View larger version (67K): [in this window] [in a new window]   FIG. 1.   Nucleotide sequence alignment of the 5' noncoding region, core, E1/E2, NS3, and NS5 fragments of HCV from a patient and mosquitoes. The sequences are compared with the Taiwanese strain of HCV, as published by Chen et al. (2) (EMBL/GenBank M84754). The nucleotide numbering system is according to that of GenBank sequence number M84754.

This study showed HCV existence in the majority of C. quinquefasciatus organisms studied within 1 day after HCV-positive-blood feeding and intrathoracic inoculation, with the latter exposure route included to avoid possible midgut HCV barriers. The HCV detection rate declined rapidly, consistent with findings in mosquitoes from hepatitis C patients' homes and other reports concerning hepatitis B virus (HBV) and C. quinquefasciatus (3), although HCV could be detected in some mosquitoes for up to 25 days. Furthermore, we showed no HCV replication in these mosquitoes, even when the midgut was bypassed by employing intrathoracic inoculation. This evidence strongly weighs against mosquitoes being reservoirs of HCV.

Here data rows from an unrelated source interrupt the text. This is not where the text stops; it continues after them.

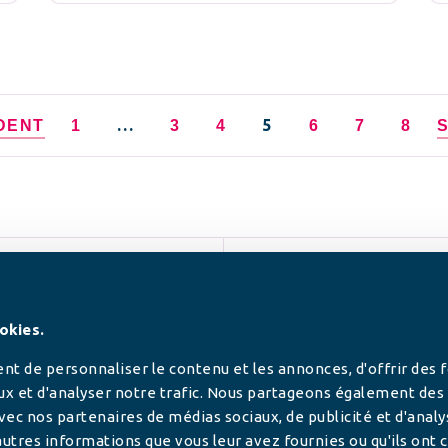
…
5
DENT
1
3
4
6
7
8
SUIVEZ-NOUS
okies.
t de personnaliser le contenu et les annonces, d'offrir des 
ux et d'analyser notre trafic. Nous partageons également des
 avec nos partenaires de médias sociaux, de publicité et d'anal
utres informations que vous leur avez fournies ou qu'ils ont c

Arthropod vectors have been suspected in mechanical HBV transmission (7). However, our tests of biological and mechanical HCV transmission by C. quinquefasciatus showed negative results. Low HCV RNA titers in patient sera and different species tropisms for HCV RNA replication are probably the reasons why mechanical and biological HCV transmission does not occur in mosquitoes. It seems C. quinquefasciatus is not an HCV risk factor.